Instructions to follow: Find the line with "เชื่อมแหล่งทุน-สร้างรายได้ รับเศร" in the entries below, then reproduce it and every line after it down to and including the line with "en Norte de Santander", exactly.

Records for the task:

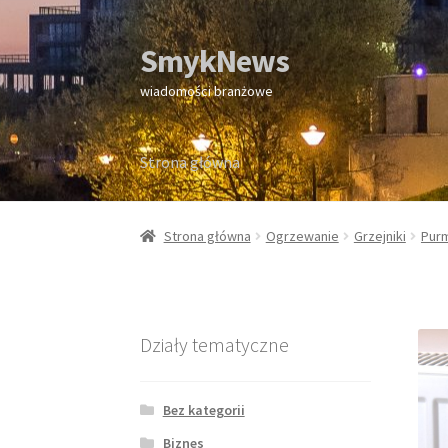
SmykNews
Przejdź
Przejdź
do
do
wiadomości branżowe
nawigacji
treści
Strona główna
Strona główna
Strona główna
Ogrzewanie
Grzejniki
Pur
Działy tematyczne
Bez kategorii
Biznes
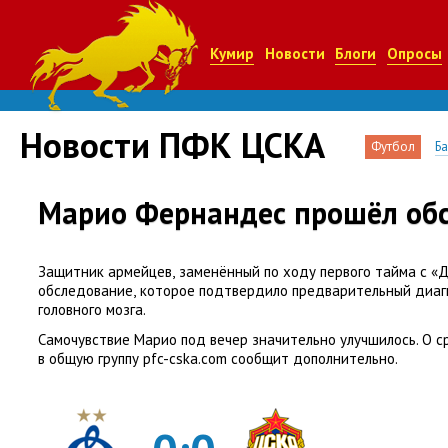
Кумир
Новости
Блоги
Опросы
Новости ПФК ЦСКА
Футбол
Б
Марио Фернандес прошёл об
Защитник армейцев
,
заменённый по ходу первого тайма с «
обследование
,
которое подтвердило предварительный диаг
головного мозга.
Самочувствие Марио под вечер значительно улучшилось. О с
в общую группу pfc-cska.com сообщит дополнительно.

==

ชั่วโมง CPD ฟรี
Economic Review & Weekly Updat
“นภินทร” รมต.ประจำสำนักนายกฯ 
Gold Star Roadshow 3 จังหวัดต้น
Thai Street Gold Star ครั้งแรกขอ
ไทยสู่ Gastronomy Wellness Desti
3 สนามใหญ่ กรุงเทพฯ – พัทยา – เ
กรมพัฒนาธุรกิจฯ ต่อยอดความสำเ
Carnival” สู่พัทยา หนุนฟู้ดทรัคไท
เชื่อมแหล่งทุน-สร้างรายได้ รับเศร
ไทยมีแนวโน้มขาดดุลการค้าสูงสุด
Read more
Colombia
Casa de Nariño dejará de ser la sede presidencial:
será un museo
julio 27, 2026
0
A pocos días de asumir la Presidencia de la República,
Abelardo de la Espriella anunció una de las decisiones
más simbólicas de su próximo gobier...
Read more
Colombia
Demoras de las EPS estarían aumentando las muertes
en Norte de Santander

Answer area:
เชื่อมแหล่งทุน-สร้างรายได้ รับเศร
ไทยมีแนวโน้มขาดดุลการค้าสูงสุด
Read more
Colombia
Casa de Nariño dejará de ser la sede presidencial:
será un museo
julio 27, 2026
0
A pocos días de asumir la Presidencia de la República,
Abelardo de la Espriella anunció una de las decisiones
más simbólicas de su próximo gobier...
Read more
Colombia
Demoras de las EPS estarían aumentando las muertes
en Norte de Santander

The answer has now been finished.